* _WHAT YOU NEED TO DO_
In the listing below, write out exactly each line from the first through the one containing "The width and".

* _EXTRACTED RECORDS_

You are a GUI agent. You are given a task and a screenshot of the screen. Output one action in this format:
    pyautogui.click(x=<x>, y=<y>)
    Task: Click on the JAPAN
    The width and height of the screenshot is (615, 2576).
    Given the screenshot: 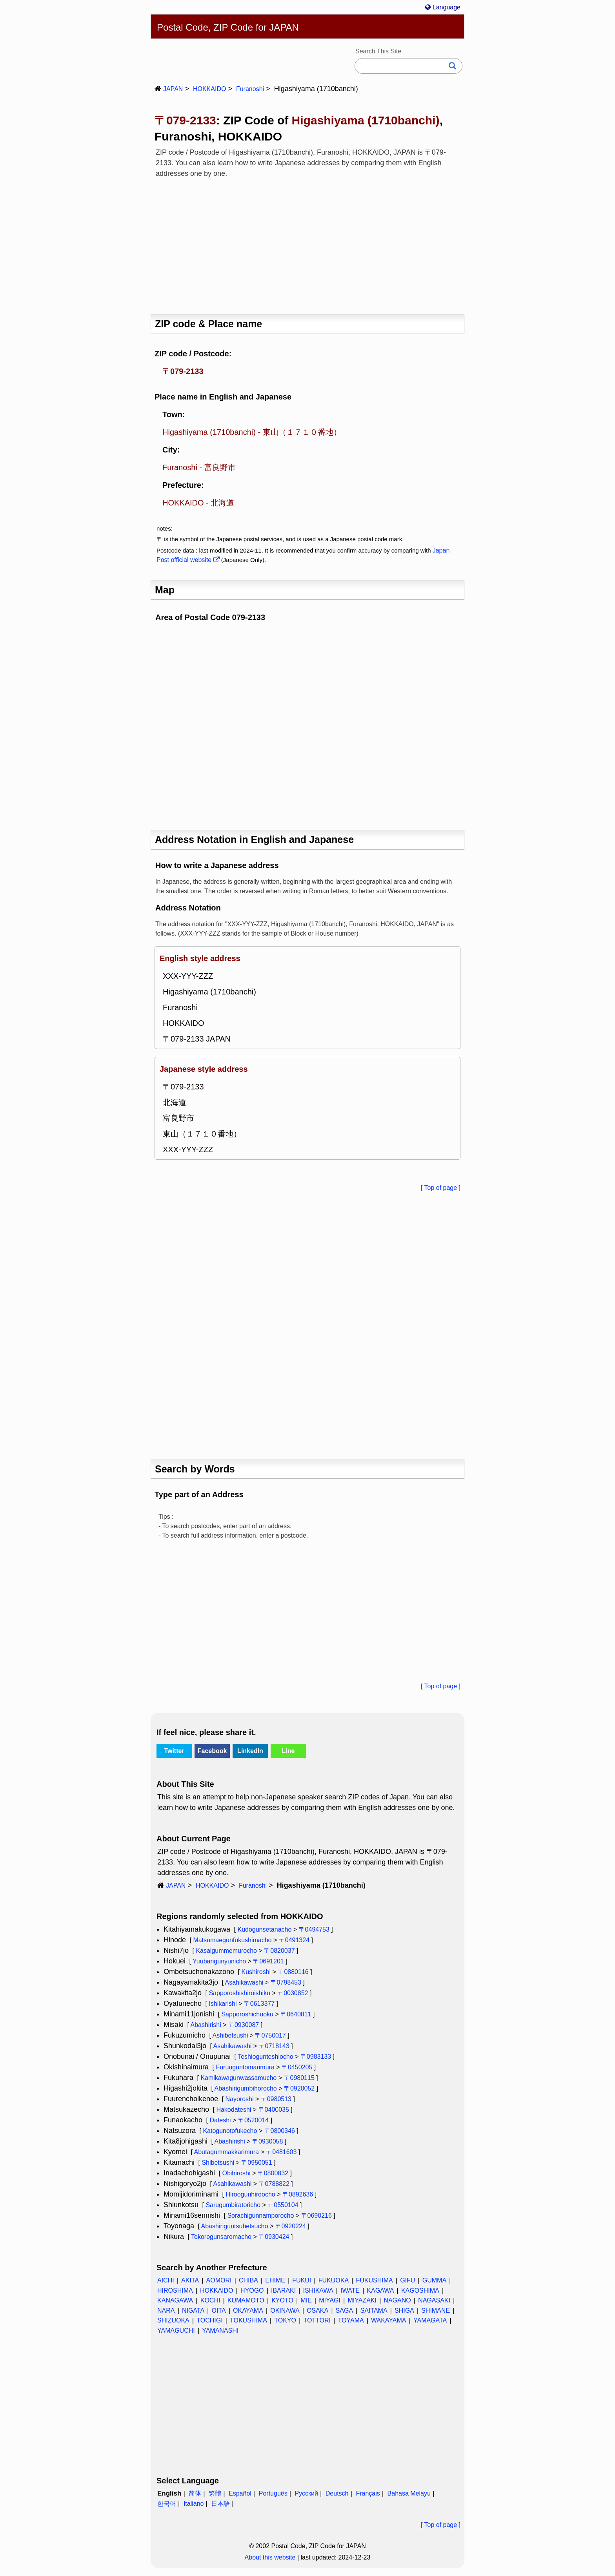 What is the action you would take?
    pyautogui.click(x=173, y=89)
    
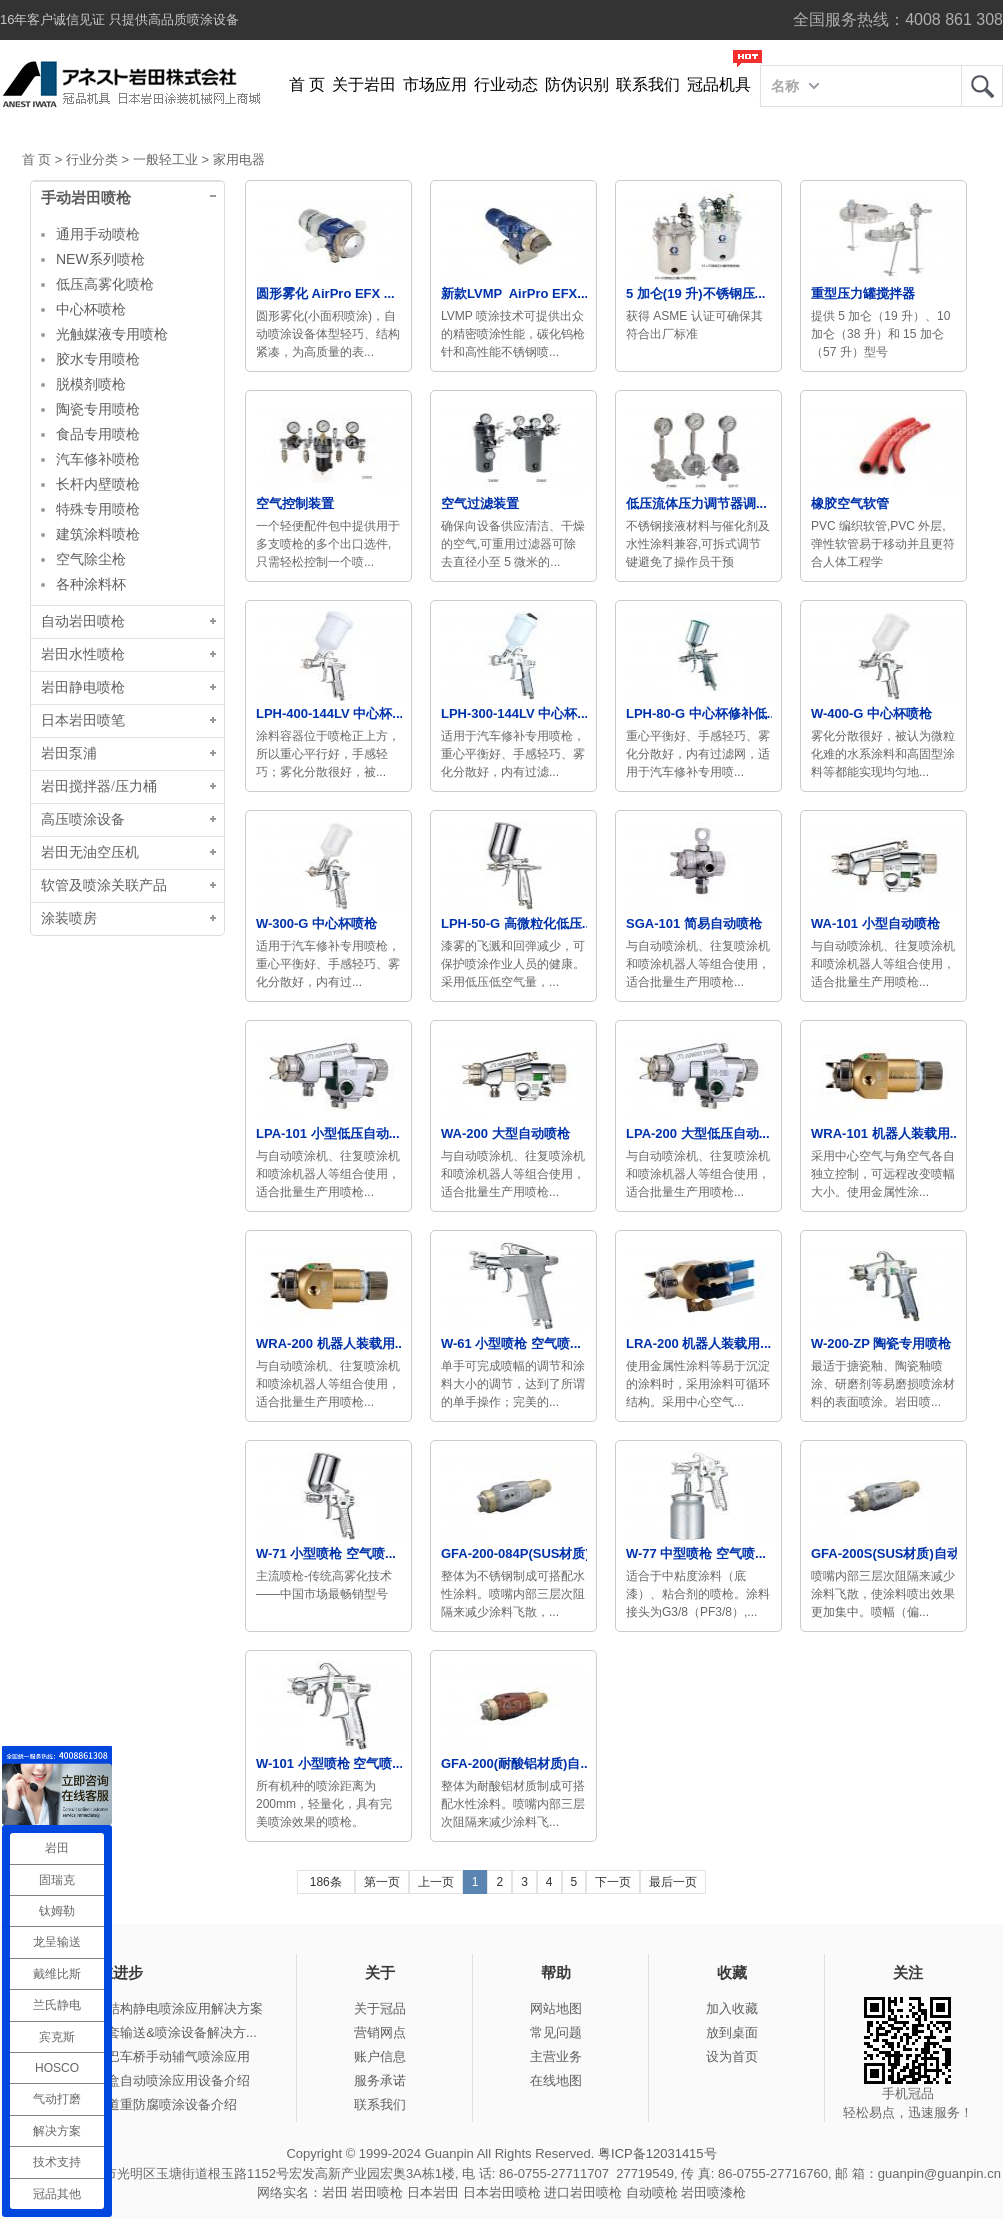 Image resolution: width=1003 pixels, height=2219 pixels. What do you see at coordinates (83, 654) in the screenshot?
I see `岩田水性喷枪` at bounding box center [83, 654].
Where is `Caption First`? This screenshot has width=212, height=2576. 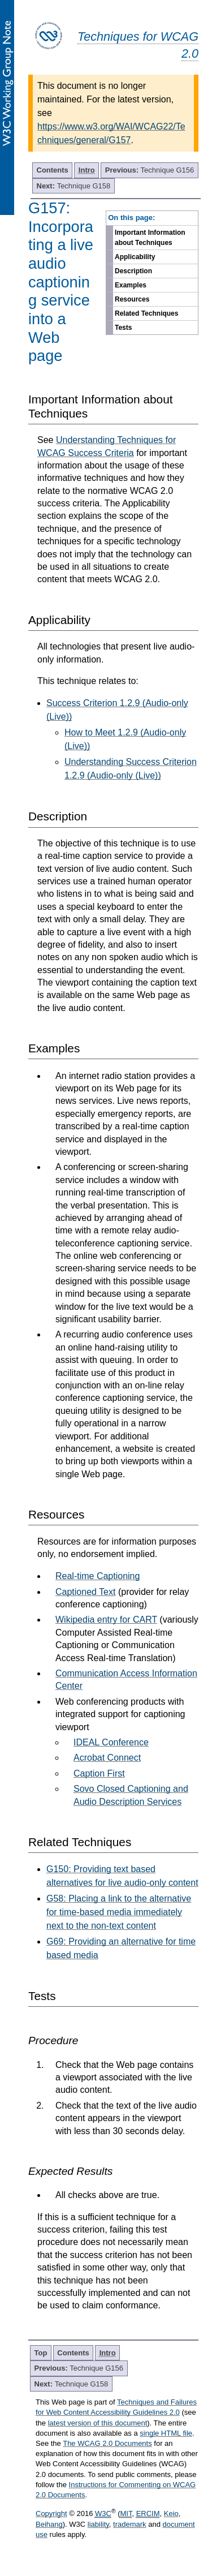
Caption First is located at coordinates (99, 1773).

* _TASK ANSWER_
You are a GUI agent. You are given a task and a screenshot of the screen. Output one action in this format:
    pyautogui.click(x=<x>, y=<y>)
    Task: Click on the JAPAN
    The width and height of the screenshot is (615, 2576).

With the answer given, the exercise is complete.